Im März 1889 begann Bruckner eine Umarbeitung der Symphonie, die er im März 1890 abschloss. Nach einigen Startschwierigkeiten wurde die Symphonie dann 1892 veröffentlicht.
Auch das Werk zur erstmaligen Aufführung zu bringen war nicht ohne Probleme. Levi gab seit 1890 keine Konzerte mehr in München und Felix Weingartner, der erst zugesagt hatte, das Werk zu dirigieren, schob immer neue Gründe vor, um die Aufführung zu umgehen. Schließlich wechselte er nach Berlin. Levi gegenüber gestand er, dass das Werk für das Orchester und für ihn zu große Schwierigkeiten mit sich gebracht hätte.
Schließlich erklärte sich Hans Richter bereit, das Werk in Wien mit den Philharmonikern aufzuführen.
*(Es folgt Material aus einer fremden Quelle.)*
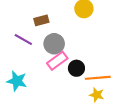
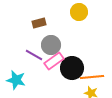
purple line: (23, 39) -> (34, 55), moved
black circle: (76, 68) -> (72, 68), size x1.5

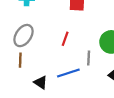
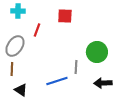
red line: (65, 39) -> (37, 30), moved
black triangle: (41, 83) -> (21, 90), moved

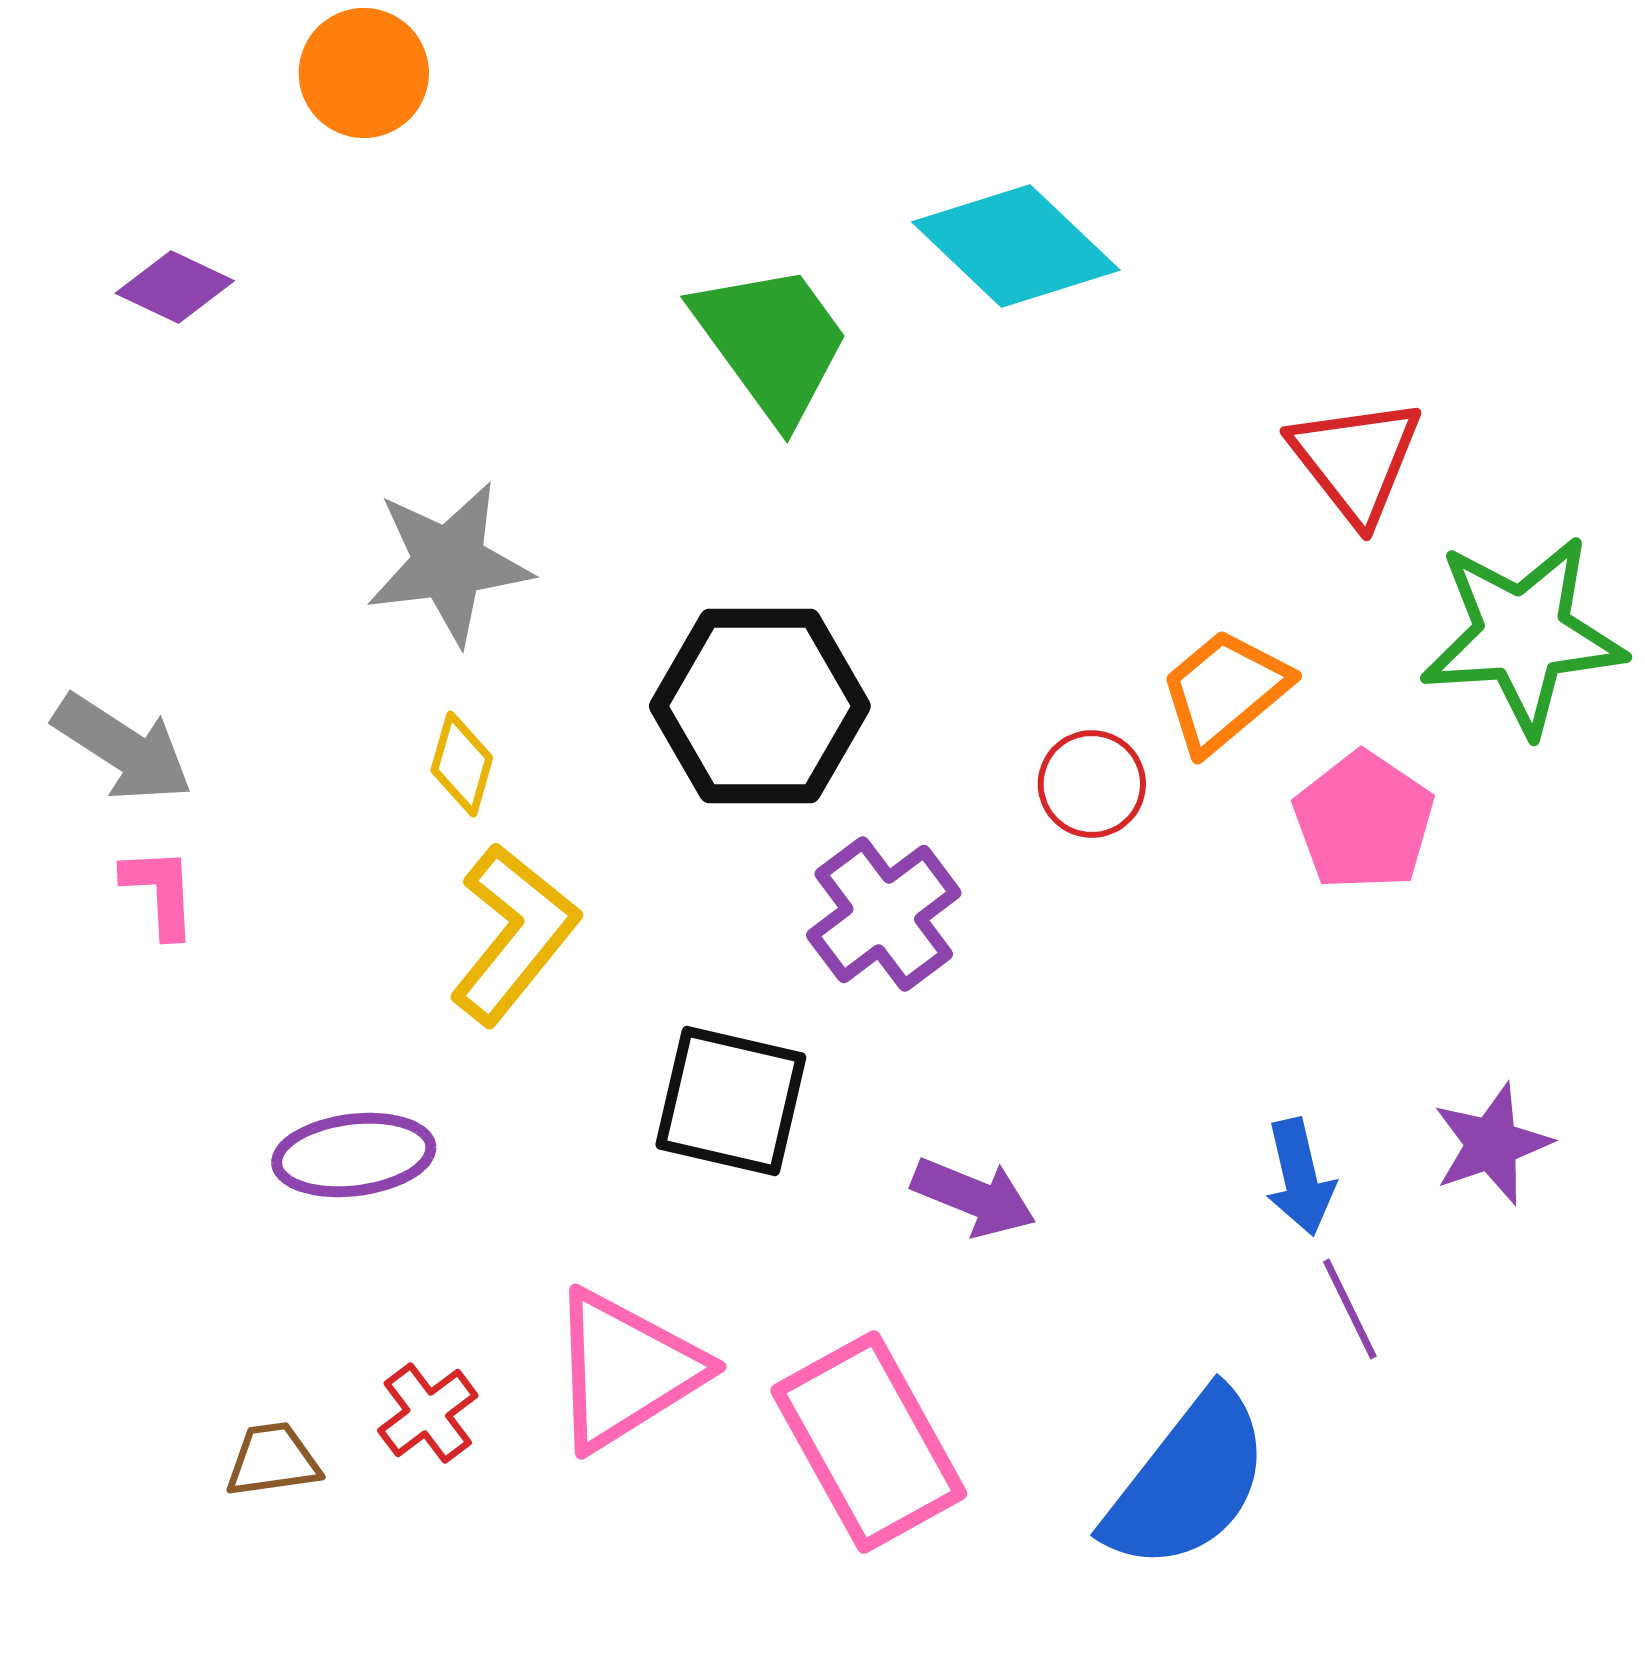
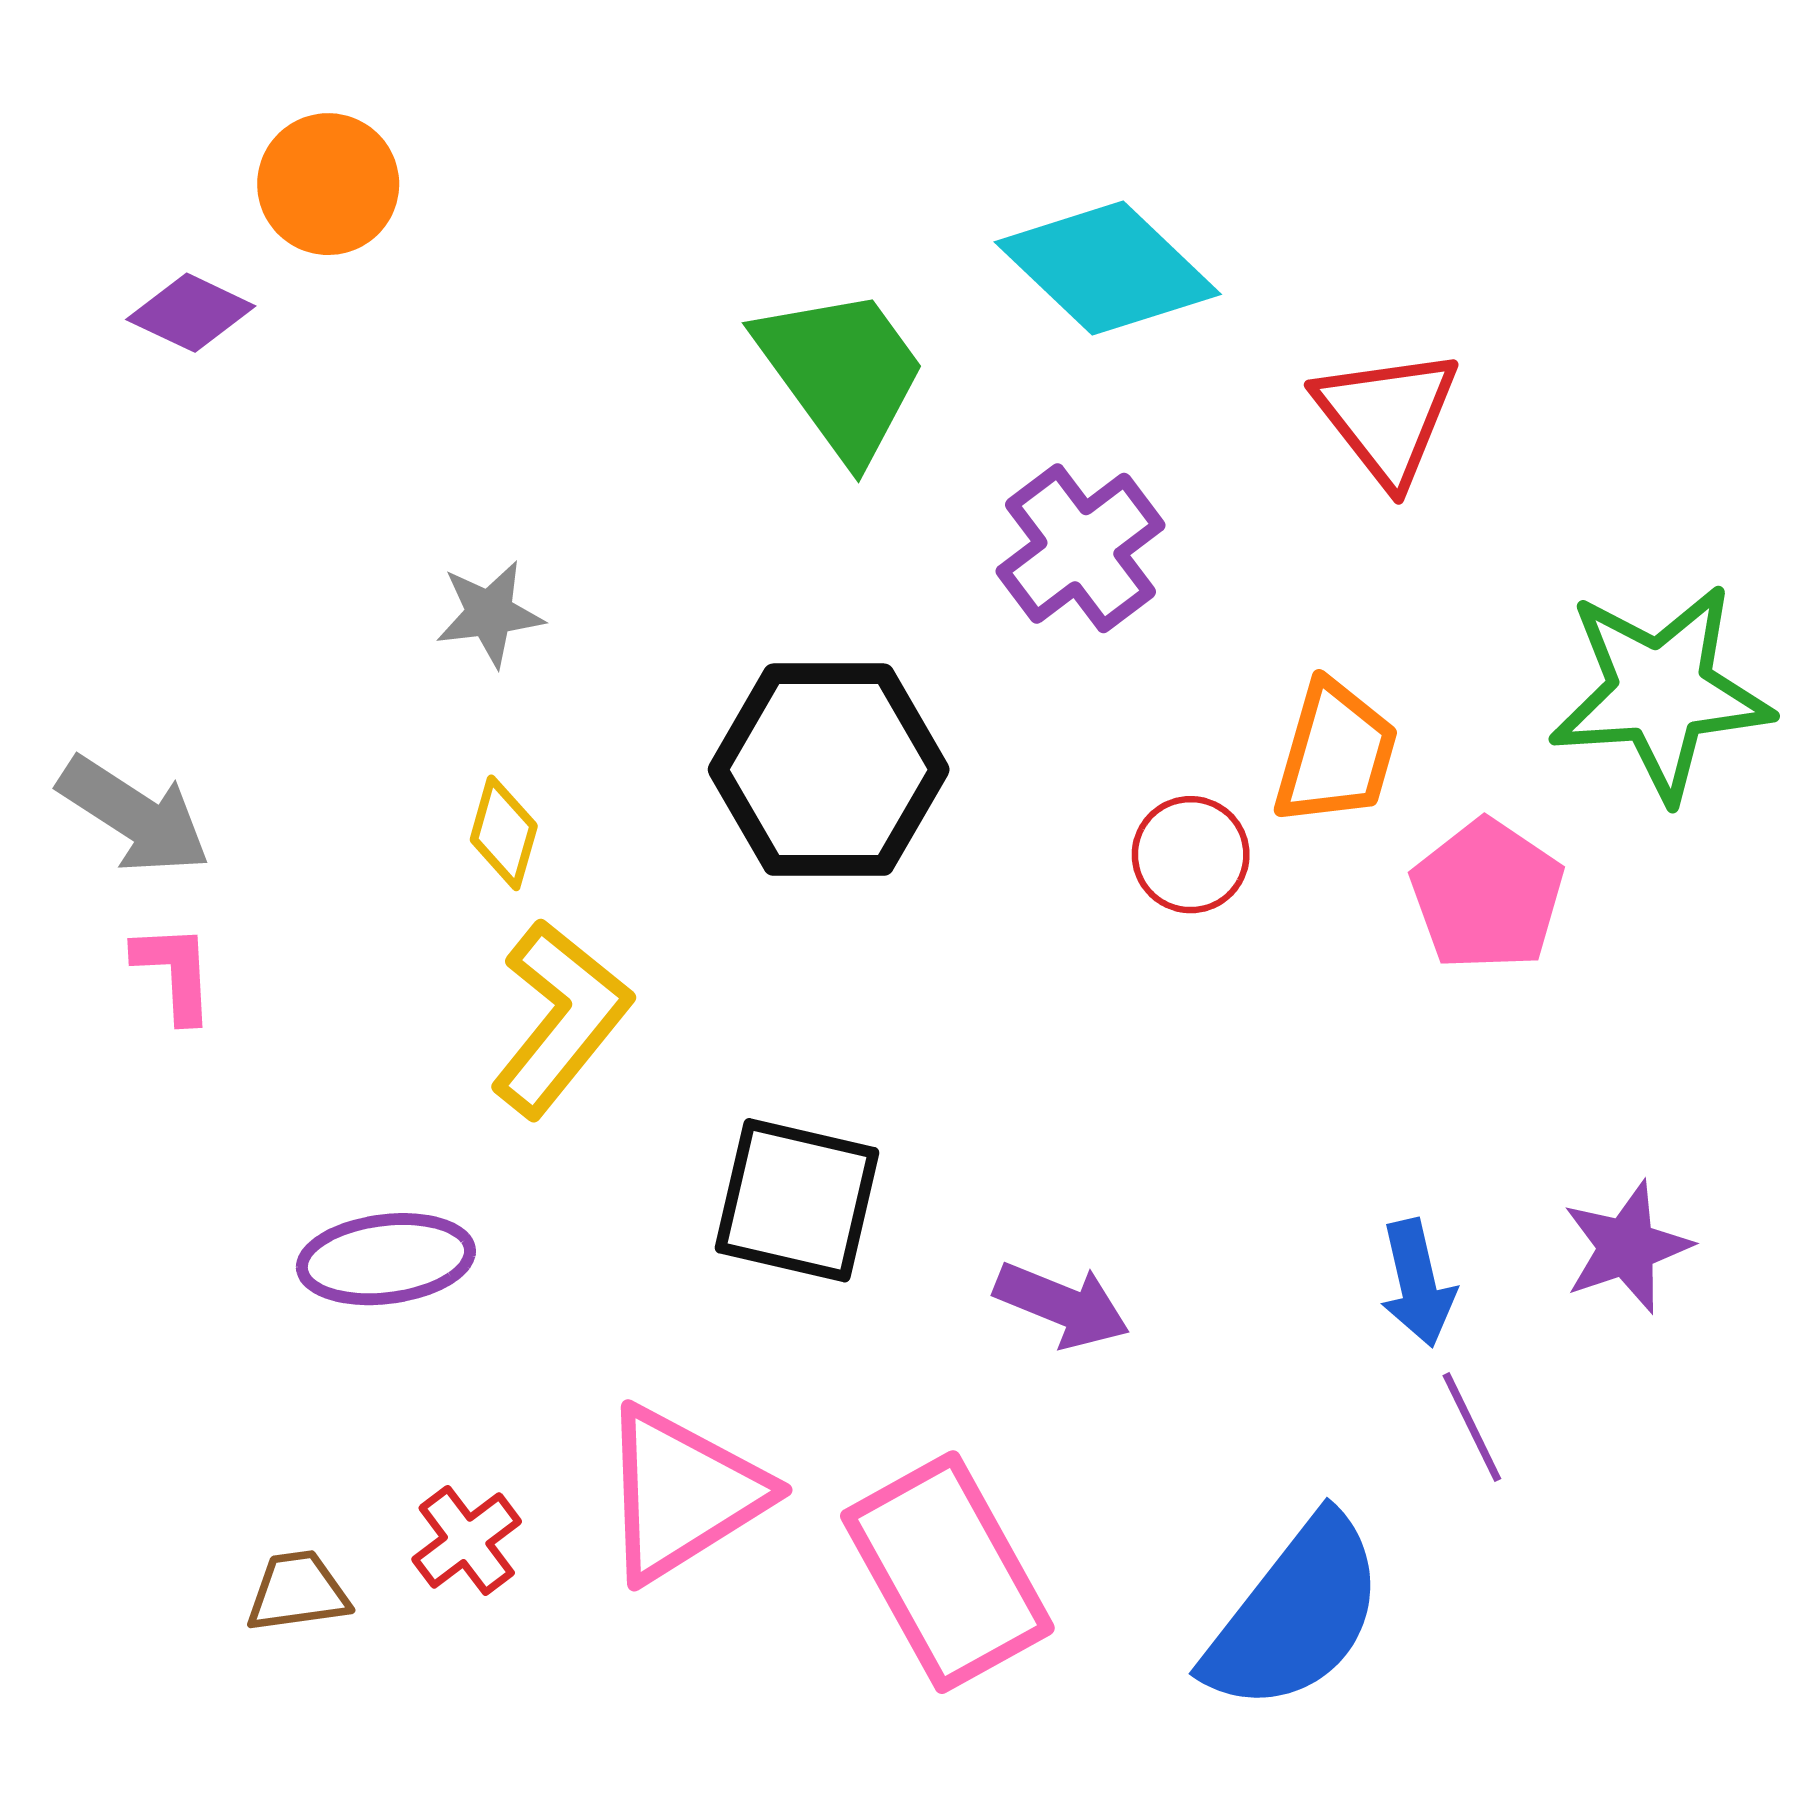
orange circle: (364, 73) -> (328, 184), moved
red triangle: (1356, 460) -> (1387, 416), moved
gray star: (449, 563) -> (490, 614), size x0.6
orange trapezoid: (1225, 691) -> (1336, 753), turned 146
purple cross: (884, 914) -> (1080, 548), moved

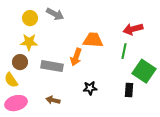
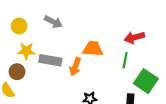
yellow circle: (30, 18) -> (19, 26), moved
gray rectangle: (52, 66) -> (50, 60), moved

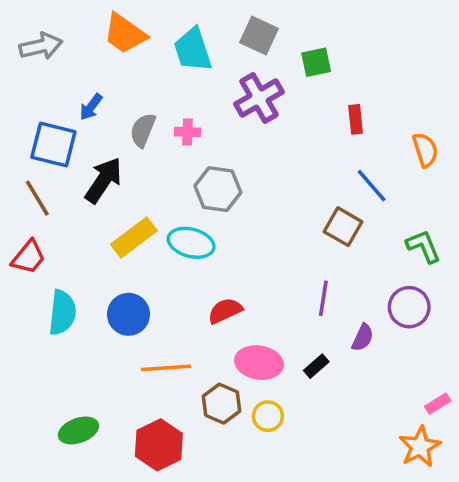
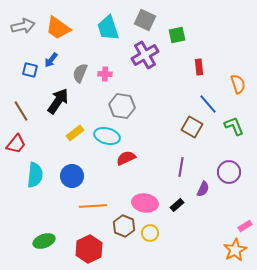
orange trapezoid: (125, 34) -> (58, 28), moved
blue square: (53, 144) -> (30, 70), moved, size x0.6
yellow rectangle: (134, 237) -> (75, 133), size x0.7
green L-shape: (423, 246) -> (234, 126), moved
red semicircle: (225, 311) -> (126, 158), moved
Am 18.12.1892 kam es dann zur Uraufführung.
Die Fassungen
Die Achte bringt ein nicht zu vernachlässigendes Fassungsproblem mit, das aus den Umarbeitungen Bruckners resultiert.
Hier ein grober Überblick
Originalfassung 1887 (hg. von Leopold Nowak 1972)
- hier endet der erste Satz im Fortissimo
- hier steht der Höhepunkt des Adagio noch in C-Dur, später dann in Es-Dur
Alternativfassung des Adagio 1888 (nicht veröffentlicht)
Fassung 1890 (hg. von Robert Haas 1939)
- Haas stellte eine Mischfassung aus den unterschiedlichen Versionen 1887/1890 zusammen, in die er auch selbst kompositorisch eingriff. Obwohl dieses Vorgehen kaum als wissenschaftlich gelten kann, wird die Version auch heute noch viel gespielt. (Georg Tintner im Begleittext zu seiner Aufnahme der Originalfassung 1887 der Achten und der „Nullten“ 1996, Naxos 1998, S. 3: „Robert Haas, the brilliant first editor of Bruckner’s original scores, claimed to know which changes were imposed on Bruckner in this symphony and which of those he himself felt the need for; his version presents the ‘best of both worlds’. He restores sections that were excised from the 1887 version which he rightly considered essential. However his method may be objected from the ‘scientific’ point of view, his is the best of the three versions.”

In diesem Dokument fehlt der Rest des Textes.